On April 17, 2026, ISTQB released version 2.0 of its Certified Tester AI Testing (CT-AI) syllabus. It is the first major rewrite since 2021, and it does something more consequential than a refresh: it splits AI testing into two distinct disciplines. The new CT-AI is now focused entirely on testing AI systems, while the separate skill of using AI to help you test has moved out into its own certification, CT-GenAI.

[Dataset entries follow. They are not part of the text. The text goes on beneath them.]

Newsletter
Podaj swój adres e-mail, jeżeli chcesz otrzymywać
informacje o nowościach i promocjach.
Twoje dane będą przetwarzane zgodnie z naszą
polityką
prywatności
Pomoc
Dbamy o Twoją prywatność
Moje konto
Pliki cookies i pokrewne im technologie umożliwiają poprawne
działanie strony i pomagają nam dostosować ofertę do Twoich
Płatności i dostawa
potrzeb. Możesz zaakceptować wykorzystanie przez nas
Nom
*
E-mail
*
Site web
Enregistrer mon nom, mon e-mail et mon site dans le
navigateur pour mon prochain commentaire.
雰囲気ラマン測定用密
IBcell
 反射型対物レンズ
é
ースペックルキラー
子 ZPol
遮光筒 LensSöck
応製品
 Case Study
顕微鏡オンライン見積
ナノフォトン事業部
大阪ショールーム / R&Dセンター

That split is the story. Testing AI systems has quietly become one of the hardest problems in QA, and CT-AI v2.0 is the closest thing the industry now has to a shared definition of what "good" looks like. It arrives at exactly the moment the EU AI Act starts turning that definition into a legal obligation. For QA leads, the practical question is not whether to memorize the syllabus. It is how to actually do what it now describes, and how to prove you did. This post walks through what changed, and how teams operationalize each part in a real testing workflow.

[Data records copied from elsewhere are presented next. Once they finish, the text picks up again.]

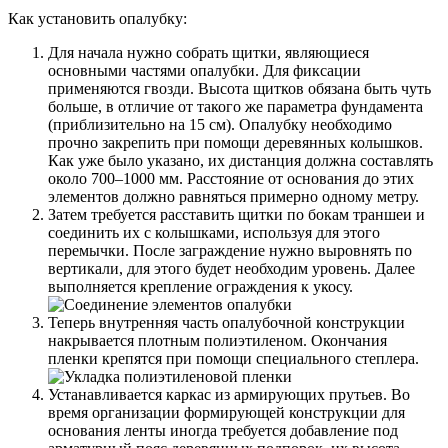
Как установить опалубку:
Для начала нужно собрать щитки, являющиеся
основными частями опалубки. Для фиксации
применяются гвозди. Высота щитков обязана быть чуть
больше, в отличие от такого же параметра фундамента
(приблизительно на 15 см). Опалубку необходимо
прочно закрепить при помощи деревянных колышков.
Как уже было указано, их дистанция должна составлять
около 700–1000 мм. Расстояние от основания до этих
элементов должно равняться примерно одному метру.
Затем требуется расставить щитки по бокам траншеи и
соединить их с колышками, используя для этого
перемычки. После заграждение нужно выровнять по
вертикали, для этого будет необходим уровень. Далее
выполняется крепление ограждения к укосу.
Теперь внутренняя часть опалубочной конструкции
накрывается плотным полиэтиленом. Окончания
пленки крепятся при помощи специального степлера.
Устанавливается каркас из армирующих прутьев. Во
время организации формирующей конструкции для
основания ленты иногда требуется добавление под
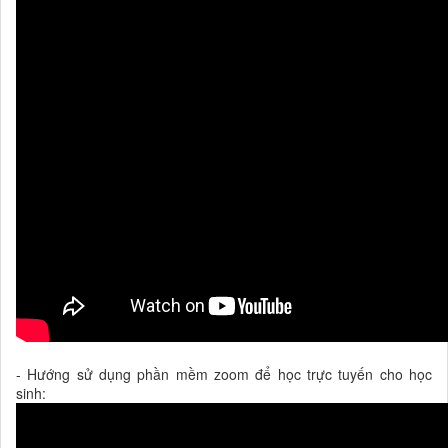
- Hướng sử dụng phần mềm zoom để học trực tuyến cho học
sinh:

What changed in ISTQB CT-AI v2.0
Version 1.0 was written before ChatGPT existed. Version 2.0 reads like it was written by people who have spent the last two years testing large language models in production. Here is what is genuinely new.
The certification split in two. The old CT-AI tried to cover both "testing AI-based systems" and "using AI to do your testing." Version 2.0 drops the second half entirely. Using generative AI to draft, run, and maintain tests is now a separate certification, CT-GenAI. What remains in CT-AI is 100 percent about testing AI and machine learning systems. If your v1.0 study notes were mostly about AI-assisted test generation, they no longer describe this exam.

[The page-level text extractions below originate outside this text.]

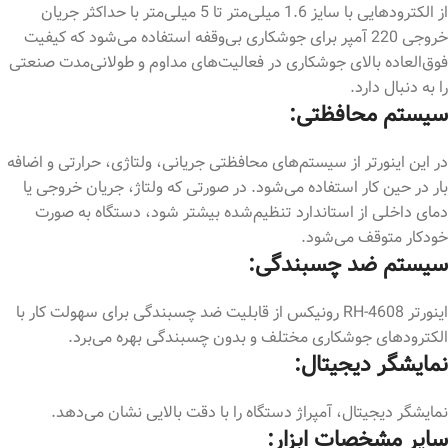
از الکترودهایی با سایز 1.6 میلی‌متر تا 5 میلی‌متر با حداکثر جریان
خروجی 220 آمپر برای جوشکاری بی‌وقفه استفاده می‌شود که کیفیت
فوق‌العاده بالای جوشکاری در فعالیت‌های مداوم و طولانی‌مدت صنعتی
را به دنبال دارد.
سیستم محافظتی:
در این اینورتر از سیستم‌های محافظتی جریانی، ولتاژی، حرارتی و اضافه
بار در حین کار استفاده می‌شود. در صورتی که ولتاژ، جریان خروجی یا
دمای داخلی از استاندارد تنظیم‌شده بیشتر شود، دستگاه به صورت
خودکار متوقف می‌شود.
سیستم ضد چسبندگی:
اینورتر RH-4608 رونیکس از قابلیت ضد چسبندگی برای سهولت کار با
الکترودهای جوشکاری مختلف و بدون چسبندگی بهره می‌برد.
نمایشگر دیجیتال:
نمایشگر دیجیتال، آمپراژ دستگاه را با دقت بالایی نشان می‌دهد.
سایر مشخصات ابزار:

First-class coverage of generative AI and LLMs. A new section is dedicated to testing generative models, including a hands-on exploratory testing exercise against an LLM. It tackles the problems testers actually hit: the input explosion of prompts, temperature, and context windows; judging correctness and coherence when there is no single right answer; and using a second model as an automated oracle to grade the first.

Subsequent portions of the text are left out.